Extracted page text data
::::::::

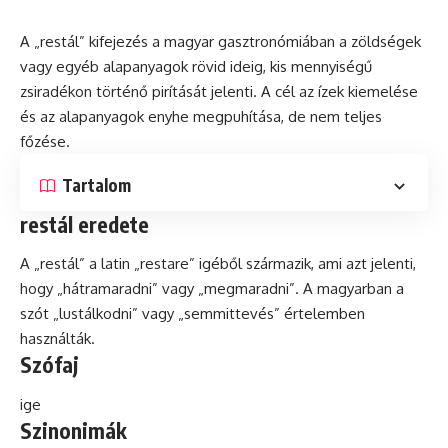
A „restál” kifejezés a magyar gasztronómiában a zöldségek
vagy egyéb alapanyagok rövid ideig, kis mennyiségű
zsiradékon történő pirítását jelenti. A cél az ízek kiemelése
és
az alapanyagok enyhe megpuhítása, de nem teljes
főzése.
Tartalom
restál eredete
A „restál” a
latin
„restare” igéből származik, ami azt jelenti,
hogy „hátramaradni” vagy „megmaradni”. A magyarban a
szót „lustálkodni” vagy „semmittevés” értelemben
használták.
Szófaj
ige
Szinonimák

::::::::

WHAT YOU HAVE TO DO - If any image appears in the entries, omit it and return the rest verbatim.

ANSWER -
A „restál” kifejezés a magyar gasztronómiában a zöldségek
vagy egyéb alapanyagok rövid ideig, kis mennyiségű
zsiradékon történő pirítását jelenti. A cél az ízek kiemelése
és
az alapanyagok enyhe megpuhítása, de nem teljes
főzése.
Tartalom
restál eredete
A „restál” a
latin
„restare” igéből származik, ami azt jelenti,
hogy „hátramaradni” vagy „megmaradni”. A magyarban a
szót „lustálkodni” vagy „semmittevés” értelemben
használták.
Szófaj
ige
Szinonimák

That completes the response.